A capa desta edição trata de um assunto a princípio conhecido por todos, a importância da dieta equilibrada das gestantes e dos bebês para que estes cresçam saudáveis. A obviedade do tema, porém, é apenas aparente. Sempre se soube que recém-nascidos amamentados só com leite materno nos seis primeiros meses de vida, filhos de mulheres que se alimentaram corretamente durante a gravidez, têm grande chance de se tornarem menos suscetíveis às doenças. O que não se conhecia e foi revelado por pesquisadores que trabalharam em estudos populacionais em países em desenvolvimento é que há um período específico em que os pais devem agir para diminuir o risco de transformar uma criança saudável em um adulto obeso. Esse espaço de tempo foi chamado de mil dias de oportunidade. Trata-se dos 270 dias da gestação somados aos 730 dos dois primeiros anos de vida em que os cuidados com a dieta devem ser constantes. O relato é do editor de ciência, Ricardo Zorzetto, a partir da página 16.

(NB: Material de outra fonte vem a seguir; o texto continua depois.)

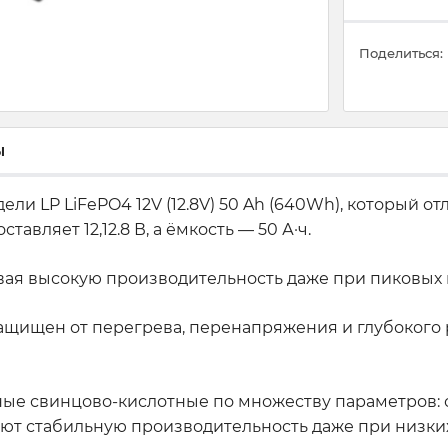
Поделиться:
ы
ли LP LiFePO4 12V (12.8V) 50 Ah (640Wh), который о
вляет 12,12.8 В, а ёмкость — 50 А·ч.
вая высокую производительность даже при пиковых 
ащищен от перегрева, перенапряжения и глубокого 
ые свинцово-кислотные по множеству параметров: о
ют стабильную производительность даже при низких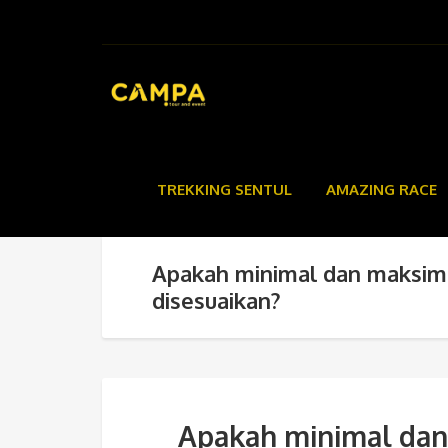
TREKKING SENTUL
AMAZING RACE
Apakah minimal dan maksima
disesuaikan?
Apakah minimal dan 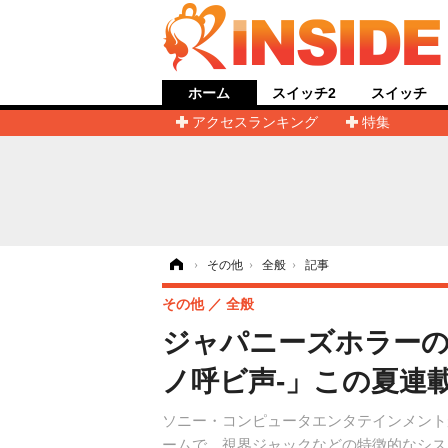
ホーム
スイッチ2
スイッチ
アクセスランキング
特集
ホーム
›
その他
›
全般
›
記事
その他
全般
ジャパニーズホラーの名作
ノ呼ビ声-」この夏連
ソニー・コンピュータエンタテインメントが
ームで、視界ジャックなどの特徴的なシス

Um tema mais espinhoso é tratado pelo editor de política científica e tecnológica, Fabrício Marques. Ele conta os embates entre o Ministério do Meio Ambiente e cientistas que dependem de coletas de espécies retiradas da natureza para fazer pesquisa (página 28). Para cada trabalho é preciso pedir autorização, que, em alguns casos, pode levar anos para sair. As razões do ministério são de ordem legal, já que atua para evitar o contrabando da biodiversidade brasileira. O excesso de rigidez burocrática acaba por emperrar linhas de pesquisa em todo o país, embora haja a promessa de se diminuir as exigências. Quem decide não esperar pelos trâmites excessivamente demorados ou não cumpre com rigor o que é exigido recebe multas pesadas que chegam frequentemente a milhões de reais.

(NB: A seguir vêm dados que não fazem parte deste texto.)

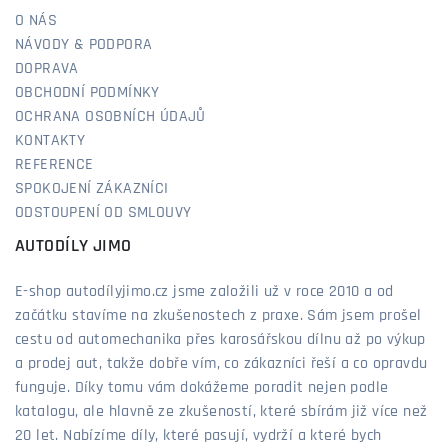
O NÁS
NÁVODY & PODPORA
DOPRAVA
OBCHODNÍ PODMÍNKY
OCHRANA OSOBNÍCH ÚDAJŮ
KONTAKTY
REFERENCE
SPOKOJENÍ ZÁKAZNÍCI
ODSTOUPENÍ OD SMLOUVY
AUTODÍLY JIMO
E-shop autodílyjimo.cz jsme založili už v roce 2010 a od
začátku stavíme na zkušenostech z praxe. Sám jsem prošel
cestu od automechanika přes karosářskou dílnu až po výkup
a prodej aut, takže dobře vím, co zákazníci řeší a co opravdu
funguje. Díky tomu vám dokážeme poradit nejen podle
katalogu, ale hlavně ze zkušeností, které sbírám již více než
20 let. Nabízíme díly, které pasují, vydrží a které bych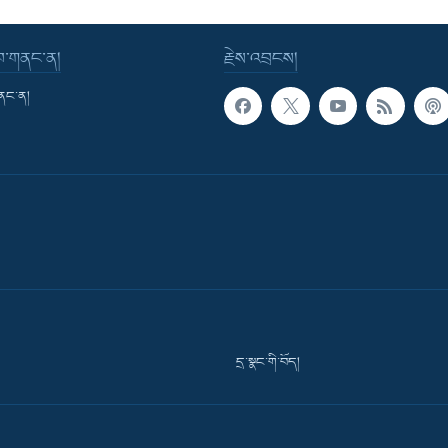
་བ་གནང་ན།
རྗེས་འབྲངས།
གནང་ན།
དྲ་སྣང་གི་བོད།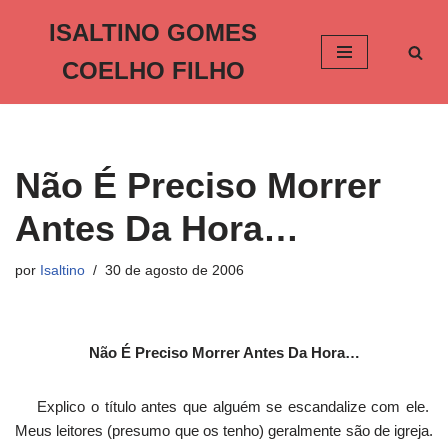
ISALTINO GOMES
Pular
COELHO FILHO
para
o
conteúdo
Não É Preciso Morrer
Antes Da Hora…
por
Isaltino
30 de agosto de 2006
Não É Preciso Morrer Antes Da Hora…
Explico o título antes que alguém se escandalize com ele.
Meus leitores (presumo que os tenho) geralmente são de igreja.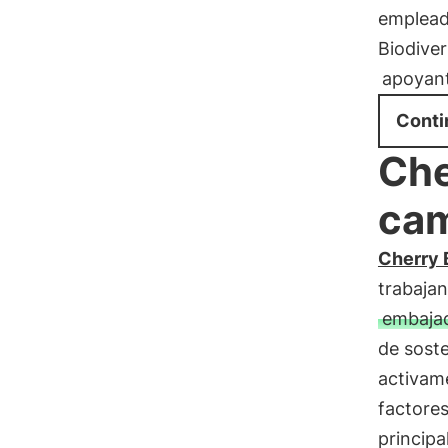
empleado
Biodiver
apoyan
Conti
Che
ca
Cherry 
trabajan
embaja
de soste
activam
factore
principa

Na editoria de tecnologia voltamos às boas notícias: o Instituto de Física da Universidade de São Paulo já tem um novo acelerador de partículas funcionando, segundo relata o editor Marcos de Oliveira (página 66). Os testes iniciais do mícrotron, que acelera elétrons até perto da velocidade da luz, começaram em agosto. O equipamento foi projetado e construído por pesquisadores brasileiros. Com ele será possível fazer pesquisa básica e com finalidades médicas, como estudos sobre a interação entre radiação e corpo humano. Também em tecnologia, destaque para uma nova ferramenta biotecnológica que permitirá usar marcadores moleculares para identificar os animais – no caso, bovinos – com predisposição genética para ter carne mais macia, de acordo com reportagem de Evanildo da Silveira (página 70). O trabalho ganha importância quando se sabe que o Brasil tem o segundo rebanho do mundo – o primeiro está na Índia – e é o segundo maior produtor de carne, atrás dos Estados Unidos.

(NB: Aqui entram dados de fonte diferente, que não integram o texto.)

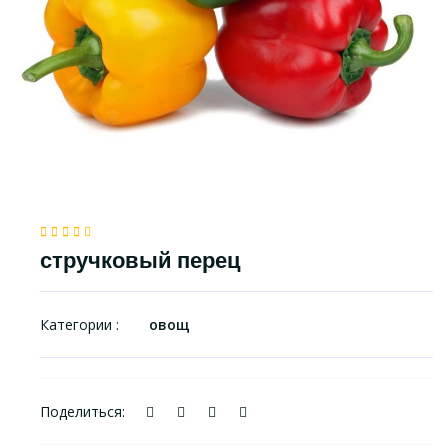
стручковый перец
Категории :
овощ
Поделиться: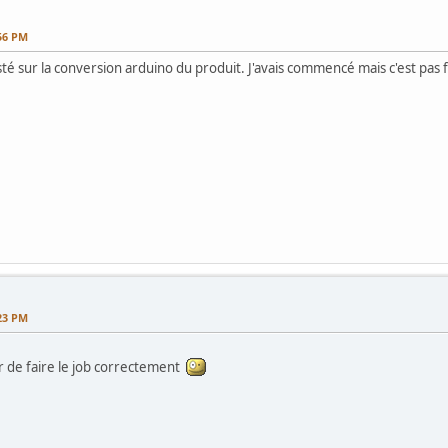
56 PM
sté sur la conversion arduino du produit. J'avais commencé mais c'est pas f
23 PM
'air de faire le job correctement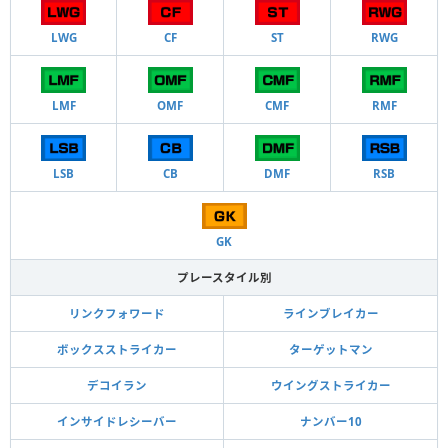
LWG
CF
ST
RWG
LMF
OMF
CMF
RMF
LSB
CB
DMF
RSB
GK
プレースタイル別
リンクフォワード
ラインブレイカー
ボックスストライカー
ターゲットマン
デコイラン
ウイングストライカー
インサイドレシーバー
ナンバー10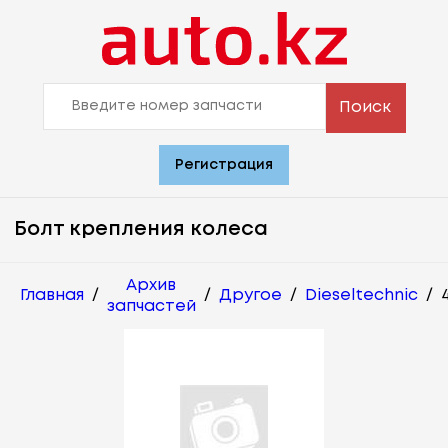
Поиск
Регистрация
Болт крепления колеса
Архив
Главная
/
/
Другое
/
Dieseltechnic
/
запчастей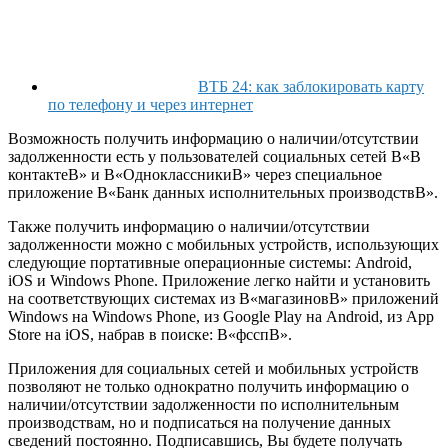
ВТБ 24: как заблокировать карту
по телефону и через интернет
Возможность получить информацию о наличии/отсутствии
задолженности есть у пользователей социальных сетей В«В
контактеВ» и В«ОдноклассникиВ» через специальное
приложение В«Банк данных исполнительных производствВ».
Также получить информацию о наличии/отсутствии
задолженности можно с мобильных устройств, использующих
следующие портативные операционные системы: Android,
iOS и Windows Phone. Приложение легко найти и установить
на соответствующих системах из В«магазиновВ» приложений
Windows на Windows Phone, из Google Play на Android, из App
Store на iOS, набрав в поиске: В«фсспВ».
Приложения для социальных сетей и мобильных устройств
позволяют не только однократно получить информацию о
наличии/отсутствии задолженности по исполнительным
производствам, но и подписаться на получение данных
сведений постоянно. Подписавшись, Вы будете получать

A relação entre o Brasil e o automóvel é o tema da principal reportagem da editoria de humanidades, escrita pelo editor Carlos Haag (página 80). Ele conta que, por décadas, o carro foi transformado em força motriz do progresso nacional e fonte de poder e hierarquização. Segundo os pesquisadores entrevistados, mesmo que fosse um bem de consumo ao qual apenas uma parcela ínfima da população tinha acesso, o carro mobilizou a atenção dos poderes públicos e largas fatias do orçamento em prol do asfalto nas cidades e das estradas. Essa origem da introdução do automóvel no Brasil tem efeitos até hoje, já que o frequente comportamento tão pouco civilizado observado no trânsito das cidades brasileiras resulta do fato de todos se sentirem superiores aos pedestres apenas por estarem no volante.